This has not stopped LR continuing to take every opportunity to shout to the world and the residents of Luton, how they are doing really well and everything in the garden is rosy, and that they will deliver the financial future of the town. Looking at these latest filed accounts, that future looks ever more at threat, due to growing debts. We perceive these debts as the result of the reckless redirection of company policy.
Passenger throughput for 2021/22 was 6.2 million, up from 2.9 million in 2020/21. In 2020/21, no Concession Fee was paid by the airport operator, but in 2021/22 £21 million was paid, £3.36 per passenger, which of course is good news. However, further reading paints a very different picture
Page 21 contains the Profit and Loss Accounts. These show a loss for 2021/22 of £232.1 million, up from £109.7 million in 2020/21, and £3.3 million in 2019/20.
Three years have seen debts of £345.1 million racked up predominantly on the construction of the DART and the LR Development Consent Order (DCO) for airport expansion.
Page 13 shows the charitable donations made by LR to a variety of local causes. It is regularly reported how essential these donations are and what a good job LR does. In 2019/20 donations were £9.1 million. In 2020/21, when LR had no concession income these donations were £8.3 million, and in 2021/22 they dropped to £7.4 million. It is worth noting that for the year 2015/16, charity donations peaked at £14.8 million. It is no coincidence that it was this time also that LBC decided to realign LR from a simple rent collecting company, to a full-blown airport developer, and donations fell. LR also sponsors many of the activities in Luton, from the annual carnival and fireworks display to the recent event for Luton Town F.C. as they celebrated promotion to The Premier League. What else could they have supported without the drain of their losses?

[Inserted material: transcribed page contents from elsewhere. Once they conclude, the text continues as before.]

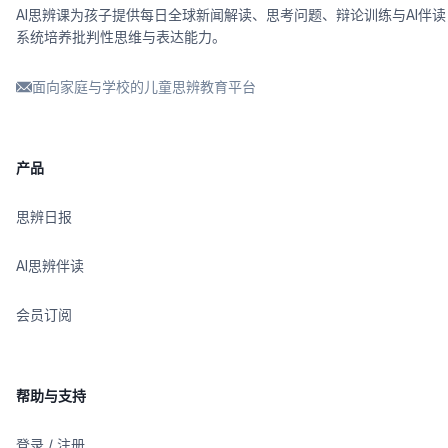
AI思辨课为孩子提供每日全球新闻解读、思考问题、辩论训练与AI伴读
系统培养批判性思维与表达能力。
面向家庭与学校的儿童思辨教育平台
产品
思辨日报
AI思辨伴读
会员订阅
帮助与支持
登录 / 注册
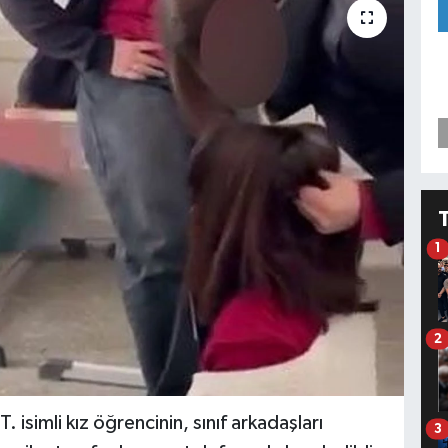
1
2
T. isimli kız öğrencinin, sınıf arkadaşları
3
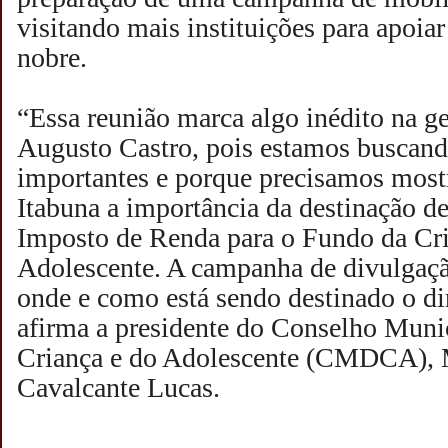
visitando mais instituições para apoia
nobre.
“Essa reunião marca algo inédito na ge
Augusto Castro, pois estamos buscand
importantes e porque precisamos mostr
Itabuna a importância da destinação d
Imposto de Renda para o Fundo da Cri
Adolescente. A campanha de divulgaçã
onde e como está sendo destinado o di
afirma a presidente do Conselho Munic
Criança e do Adolescente (CMDCA), 
Cavalcante Lucas.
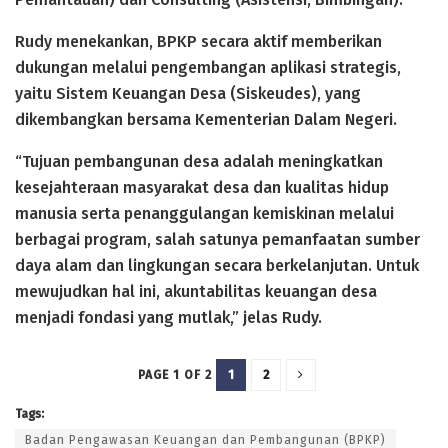
Rudy menekankan, BPKP secara aktif memberikan
dukungan melalui pengembangan aplikasi strategis,
yaitu Sistem Keuangan Desa (Siskeudes), yang
dikembangkan bersama Kementerian Dalam Negeri.
“Tujuan pembangunan desa adalah meningkatkan
kesejahteraan masyarakat desa dan kualitas hidup
manusia serta penanggulangan kemiskinan melalui
berbagai program, salah satunya pemanfaatan sumber
daya alam dan lingkungan secara berkelanjutan. Untuk
mewujudkan hal ini, akuntabilitas keuangan desa
menjadi fondasi yang mutlak,” jelas Rudy.
1
2
PAGE 1 OF 2
Tags:
Badan Pengawasan Keuangan dan Pembangunan (BPKP)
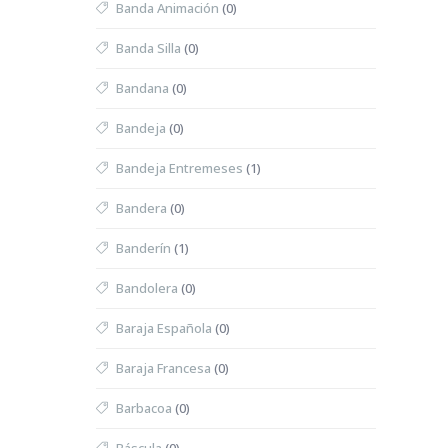
Banda Animación
(0)
Banda Silla
(0)
Bandana
(0)
Bandeja
(0)
Bandeja Entremeses
(1)
Bandera
(0)
Banderín
(1)
Bandolera
(0)
Baraja Española
(0)
Baraja Francesa
(0)
Barbacoa
(0)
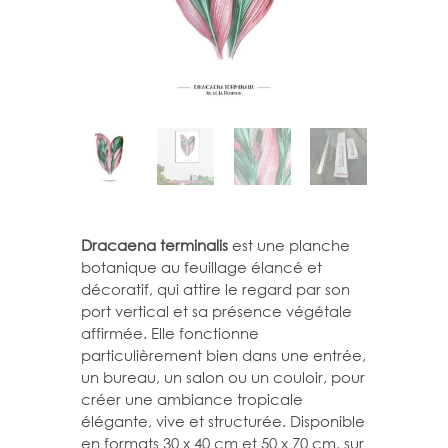
Dracaena terminalis
est une planche
botanique au feuillage élancé et
décoratif, qui attire le regard par son
port vertical et sa présence végétale
affirmée. Elle fonctionne
particulièrement bien dans une entrée,
un bureau, un salon ou un couloir, pour
créer une ambiance tropicale
élégante, vive et structurée. Disponible
en formats 30 x 40 cm et 50 x 70 cm, sur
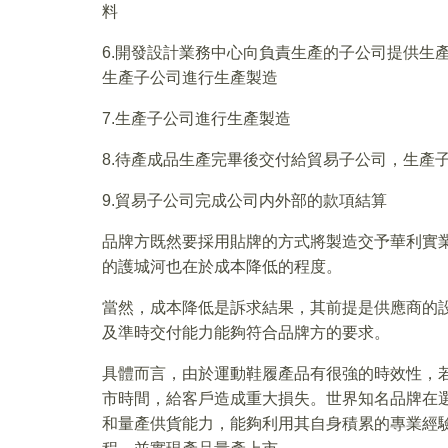
料
6.開發設計業務中心向負責生產的子公司提供生
生產子公司進行生產製造
7.生產子公司進行生產製造
8.待產成品生產完畢後交付給貿易子公司，生產
9.貿易子公司完成公司内外部的款項結算
品牌方既然要採用貼牌的方式將製造交予華利實
的護城河也在於成本降低的程度。
當然，成本降低是訴求結果，其前提是供應商的
及準時交付能力能夠符合品牌方的要求。
具體而言，由於運動鞋履產品有很強的時效性，
市時間，給客戶造成重大損失。世界知名品牌在
和量產供貨能力，能夠利用其自身積累的專業經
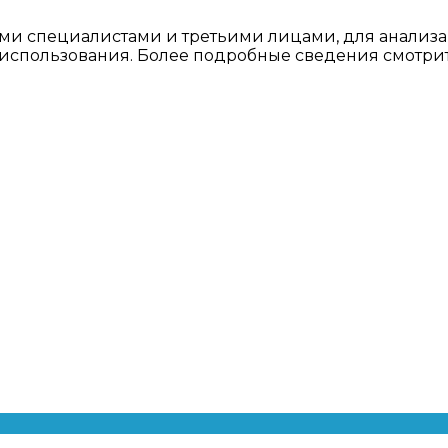
ми специалистами и третьими лицами, для анализа
о использования. Более подробные сведения смотри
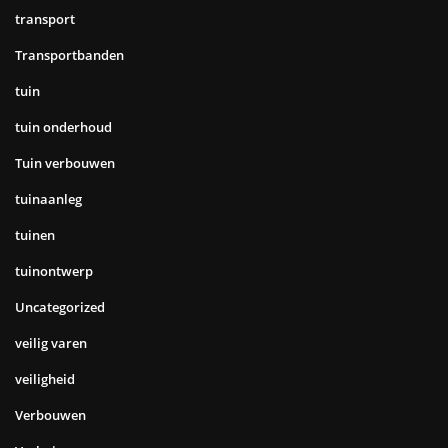
transport
Transportbanden
tuin
tuin onderhoud
Tuin verbouwen
tuinaanleg
tuinen
tuinontwerp
Uncategorized
veilig varen
veiligheid
Verbouwen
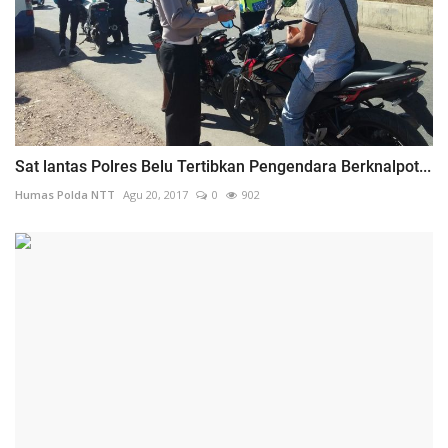
Sat lantas Polres Belu Tertibkan Pengendara Berknalpot...
Humas Polda NTT
Agu 20, 2017
0
902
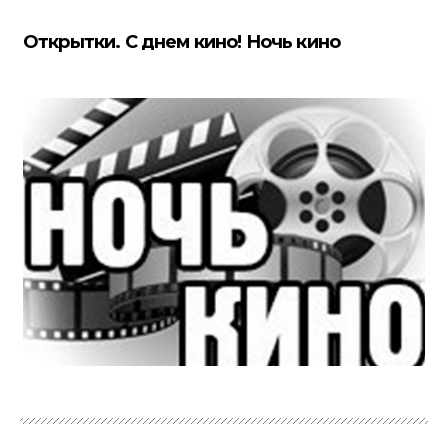
Открытки. С днем кино! Ночь кино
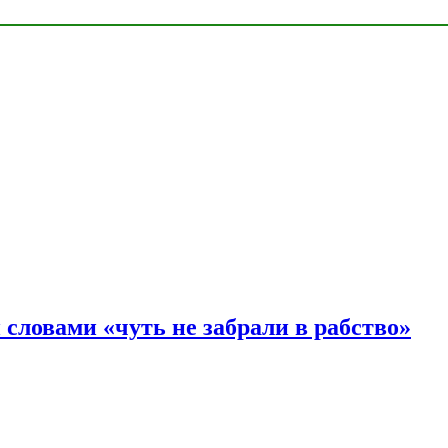
словами «чуть не забрали в рабство»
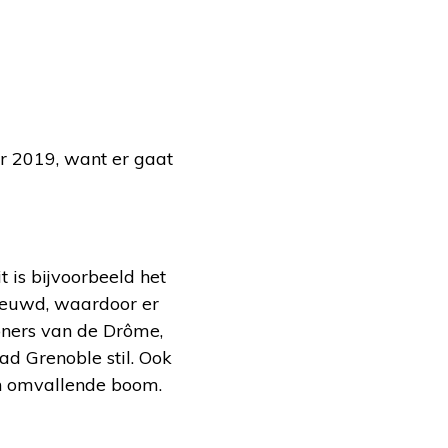
er 2019, want er gaat
t is bijvoorbeeld het
neeuwd, waardoor er
oners van de Drôme,
ad Grenoble stil. Ook
en omvallende boom.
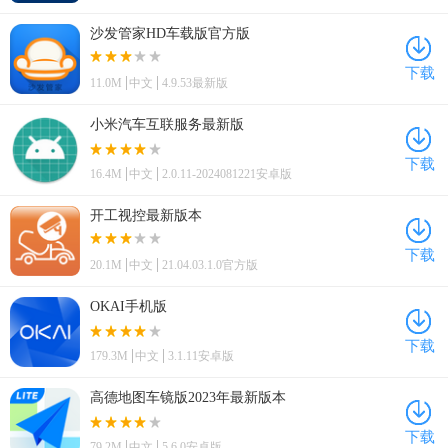
沙发管家HD车载版官方版
下载
11.0M
中文
4.9.53最新版
小米汽车互联服务最新版
下载
16.4M
中文
2.0.11-2024081221安卓版
开工视控最新版本
下载
20.1M
中文
21.04.03.1.0官方版
OKAI手机版
下载
179.3M
中文
3.1.11安卓版
高德地图车镜版2023年最新版本
下载
79.2M
中文
5.6.0安卓版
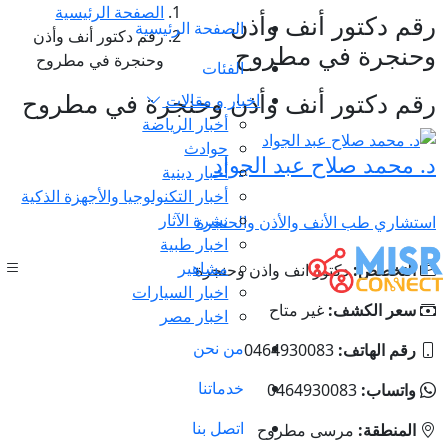
الصفحة الرئيسية
رقم دكتور أنف وأذن
الصفحة الرئيسية
رقم دكتور أنف وأذن
وحنجرة في مطروح
وحنجرة في مطروح
الفئات
رقم دكتور أنف وأذن وحنجرة في مطروح
اخبار و مقالات
أخبار الرياضة
حوادث
د. محمد صلاح عبد الجواد
أخبار دينية
أخبار التكنولوجيا والأجهزة الذكية
نشرة الآثار
استشاري طب الأنف والأذن والحنجرة
اخبار طبية
مشاهير
التخصص:
دكتور انف واذن وحنجرة
اخبار السيارات
سعر الكشف:
غير متاح
اخبار مصر
من نحن
رقم الهاتف:
0464930083
خدماتنا
واتساب:
0464930083
اتصل بنا
المنطقة:
مرسى مطروح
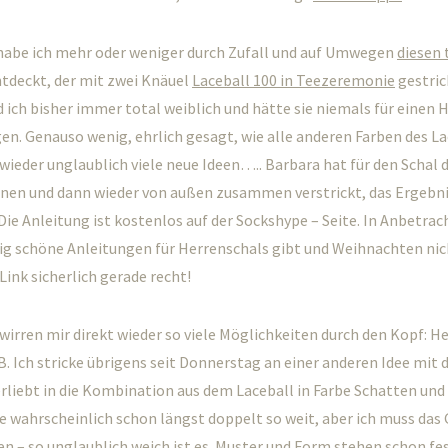
habe ich mehr oder weniger durch Zufall und auf Umwegen
diesen 
tdeckt, der mit zwei Knäuel
Laceball 100 in Teezeremonie
gestric
d ich bisher immer total weiblich und hätte sie niemals für einen 
n. Genauso wenig, ehrlich gesagt, wie alle anderen Farben des La
 wieder unglaublich viele neue Ideen….. Barbara hat für den Schal 
nnen und dann wieder von außen zusammen verstrickt, das Ergebnis
Die Anleitung ist kostenlos auf der Sockshype – Seite. In Anbetrac
nig schöne Anleitungen für Herrenschals gibt und Weihnachten nic
Link sicherlich gerade recht!
hwirren mir direkt wieder so viele Möglichkeiten durch den Kopf: H
 B. Ich stricke übrigens seit Donnerstag an einer anderen Idee mit
erliebt in die Kombination aus dem Laceball in Farbe Schatten un
e wahrscheinlich schon längst doppelt so weit, aber ich muss das 
en – so unglaublich weich ist es. Muster und Form stehen schon fe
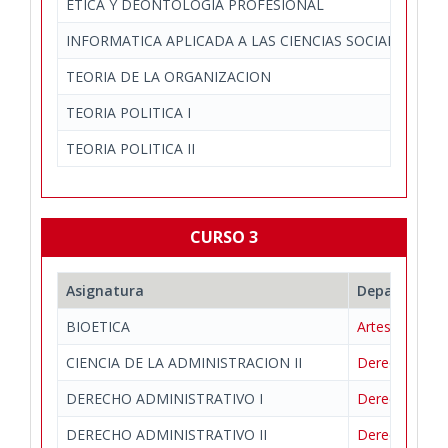
ETICA Y DEONTOLOGIA PROFESIONAL
Est
INFORMATICA APLICADA A LAS CIENCIAS SOCIALES
Ec
TEORIA DE LA ORGANIZACION
Ec
TEORIA POLITICA I
Der
TEORIA POLITICA II
Der
CURSO 3
Asignatura
Departamen
BIOETICA
Artes y Huma
CIENCIA DE LA ADMINISTRACION II
Derecho Públic
DERECHO ADMINISTRATIVO I
Derecho Públic
DERECHO ADMINISTRATIVO II
Derecho Públic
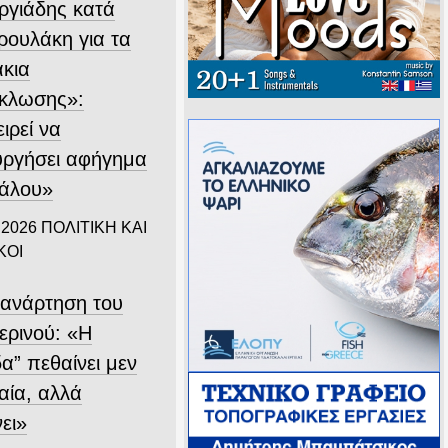
ργιάδης κατά
ρουλάκη για τα
άκια
κλωσης»:
ιρεί να
υργήσει αφήγημα
άλου»
 2026
ΠΟΛΙΤΙΚΗ ΚΑΙ
ΚΟΙ
 ανάρτηση του
ερινού: «Η
α” πεθαίνει μεν
αία, αλλά
ει»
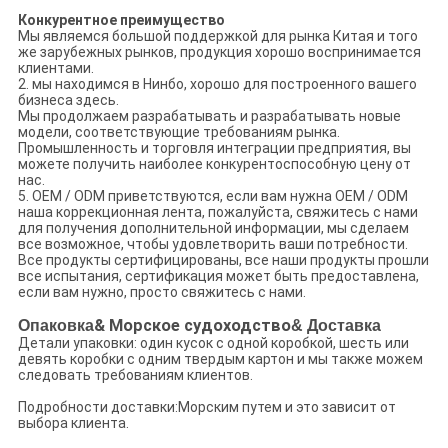
Конкурентное преимущество
Мы являемся большой поддержкой для рынка Китая и того
же зарубежных рынков, продукция хорошо воспринимается
клиентами.
2. мы находимся в Нинбо, хорошо для построенного вашего
бизнеса здесь.
Мы продолжаем разрабатывать и разрабатывать новые
модели, соответствующие требованиям рынка.
Промышленность и торговля интеграции предприятия, вы
можете получить наиболее конкурентоспособную цену от
нас.
5. OEM / ODM приветствуются, если вам нужна OEM / ODM
наша коррекционная лента, пожалуйста, свяжитесь с нами
для получения дополнительной информации, мы сделаем
все возможное, чтобы удовлетворить ваши потребности.
Все продукты сертифицированы, все наши продукты прошли
все испытания, сертификация может быть предоставлена,
если вам нужно, просто свяжитесь с нами.
Опаковка
& Морское судоходство
& Доставка
Детали упаковки: один кусок с одной коробкой, шесть или
девять коробки с одним твердым картон и мы также можем
следовать требованиям клиентов.
Подробности доставки:Морским путем и это зависит от
выбора клиента.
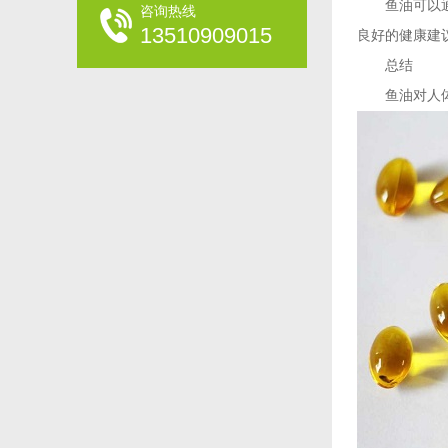
鱼油可以通过
咨询热线
13510909015
良好的健康建
总结
鱼油对人体健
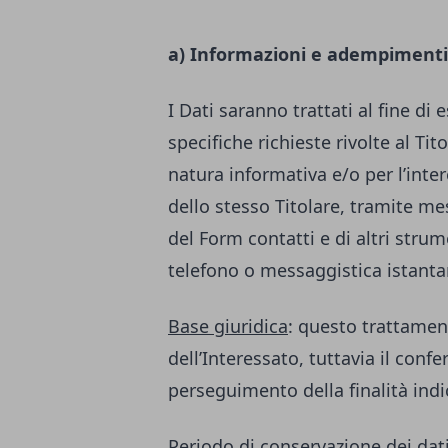
a) Informazioni e adempimenti
I Dati saranno trattati al fine di 
specifiche richieste rivolte al Ti
natura informativa e/o per l’inter
dello stesso Titolare, tramite m
del Form contatti e di altri str
telefono o messaggistica istant
Base giuridica
: questo trattamen
dell’Interessato, tuttavia il conf
perseguimento della finalità indi
Periodo di conservazione dei dat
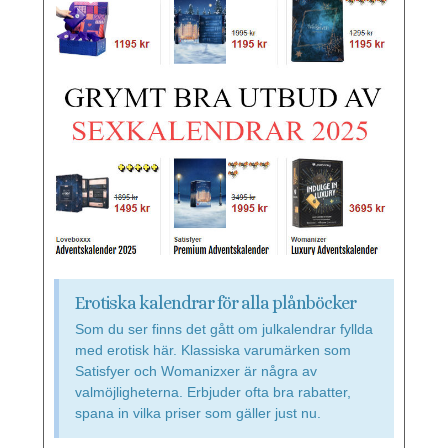
Erotiska kalendrar för alla plånböcker
Som du ser finns det gått om julkalendrar fyllda
med erotisk här. Klassiska varumärken som
Satisfyer och Womanizxer är några av
valmöjligheterna. Erbjuder ofta bra rabatter,
spana in vilka priser som gäller just nu.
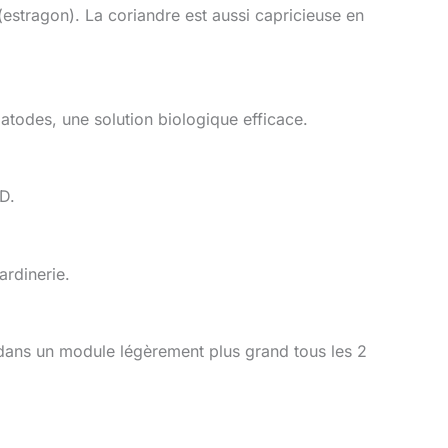
 (estragon). La coriandre est aussi capricieuse en
matodes, une solution biologique efficace.
D.
ardinerie.
 dans un module légèrement plus grand tous les 2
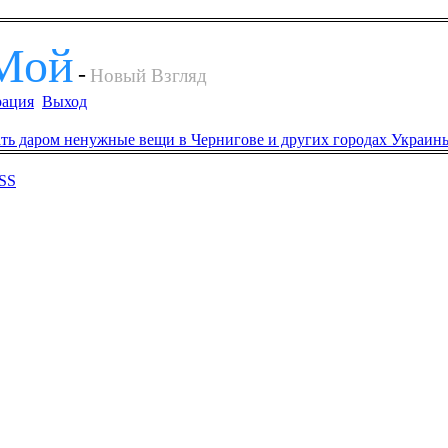
Мой
-
Новый Взгляд
рация
Выход
SS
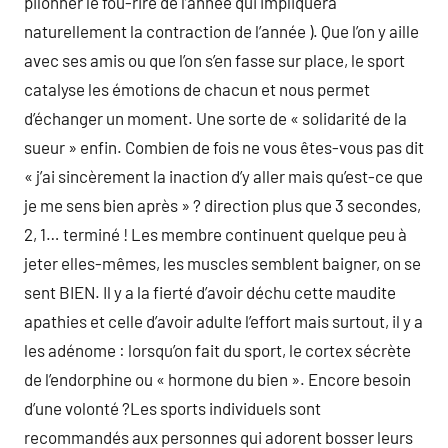
pilonner le fou-rire de l’année qui impliquera
naturellement la contraction de l’année ). Que l’on y aille
avec ses amis ou que l’on s’en fasse sur place, le sport
catalyse les émotions de chacun et nous permet
d’échanger un moment. Une sorte de « solidarité de la
sueur » enfin. Combien de fois ne vous êtes-vous pas dit
« j’ai sincèrement la inaction d’y aller mais qu’est-ce que
je me sens bien après » ? direction plus que 3 secondes,
2, 1… terminé ! Les membre continuent quelque peu à
jeter elles-mêmes, les muscles semblent baigner, on se
sent BIEN. Il y a la fierté d’avoir déchu cette maudite
apathies et celle d’avoir adulte l’effort mais surtout, il y a
les adénome : lorsqu’on fait du sport, le cortex sécrète
de l’endorphine ou « hormone du bien ». Encore besoin
d’une volonté ?Les sports individuels sont
recommandés aux personnes qui adorent bosser leurs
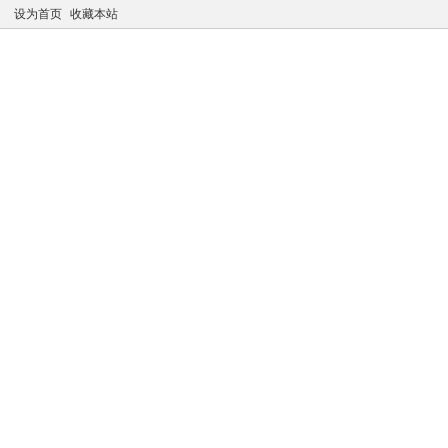
设为首页
收藏本站
凤江湖论坛
推广注册
购买VIP
VIP专属资源
最新
公告：老会员点击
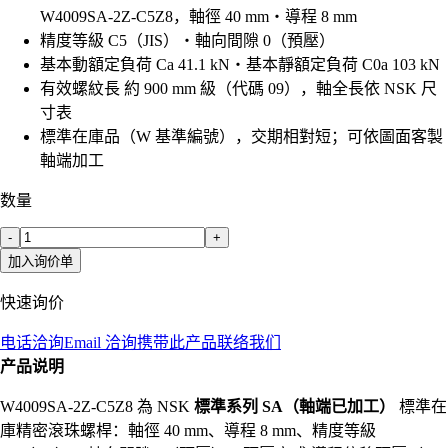
W4009SA-2Z-C5Z8，軸徑 40 mm・導程 8 mm
精度等級 C5（JIS）・軸向間隙 0（預壓）
基本動額定負荷 Ca 41.1 kN・基本靜額定負荷 C0a 103 kN
有效螺紋長 約 900 mm 級（代碼 09），軸全長依 NSK 尺
寸表
標準在庫品（W 基準編號），交期相對短；可依圖面客製
軸端加工
数量
-
+
加入询价单
快速询价
电话洽询
Email 洽询
携带此产品联络我们
产品说明
W4009SA-2Z-C5Z8 為 NSK
標準系列 SA（軸端已加工）
標準在
庫精密滾珠螺桿：軸徑 40 mm、導程 8 mm、精度等級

Losses have grown, charitable donations have fallen and as a result a new way of giving those donations are currently being devised. Dividend payments by LR to Luton Borough Council (LBC) have also been suspended for the immediate future, as these losses need to be stemmed.
Page 11 details the stabilisation loans provided to LR by LBC to keep LR a solvent going concern. LBC also have an agreement to provide LR with financial support until such time as LR’s income reaches a point at which it is sufficient on its own to cover the expenses of LR.
The Elephant in the Room, of course – bearing in mind the accruing losses of LR – is what exactly happens if income doesn’t become sufficient? Will LBC keep borrowing and lending, or will it mean an airport fire sale to whoever offers the best deal? Either option would be a nightmare for the shareholders of the airport, the residents, as their dominant income stream for service budget income would disappear.
The final point we would like to share is found on Page 16, and once again concerns a difference in the valuation of the airport between the auditors, Azets Audit Services, and LR
This makes Azets the third auditor to disagree with that valuation; in previous articles we have detailed how both Ernst Young and Price Waterhouse Cooper have parted company with LR and LBC over that issue.
In England there is an old good luck saying, “thirds a charm”, meaning third time in attempting. something will be the lucky one. Obviously this has not worked for LR, as it would appear they have had no luck again getting an auditor to accept their valuation of £1.35 billion as of March 2022, and they appear not to accept the £1.06 billion valuation of Azets.
It is common knowledge that the LBC Plan A has always been to claim back all the debts of LR in 2032 when it appoints the next operating concessionaire for the airport. In fact it is and always has been the only plan since it decided to rebrand LR as an airport developer rather than the rent collector it was set up to be twenty-five years ago.
The thinking is the bigger the valuation, the bigger the carrot will be for investors; that is of course until those investors ask to handle that carrot and realise that it’s rotten from the inside out?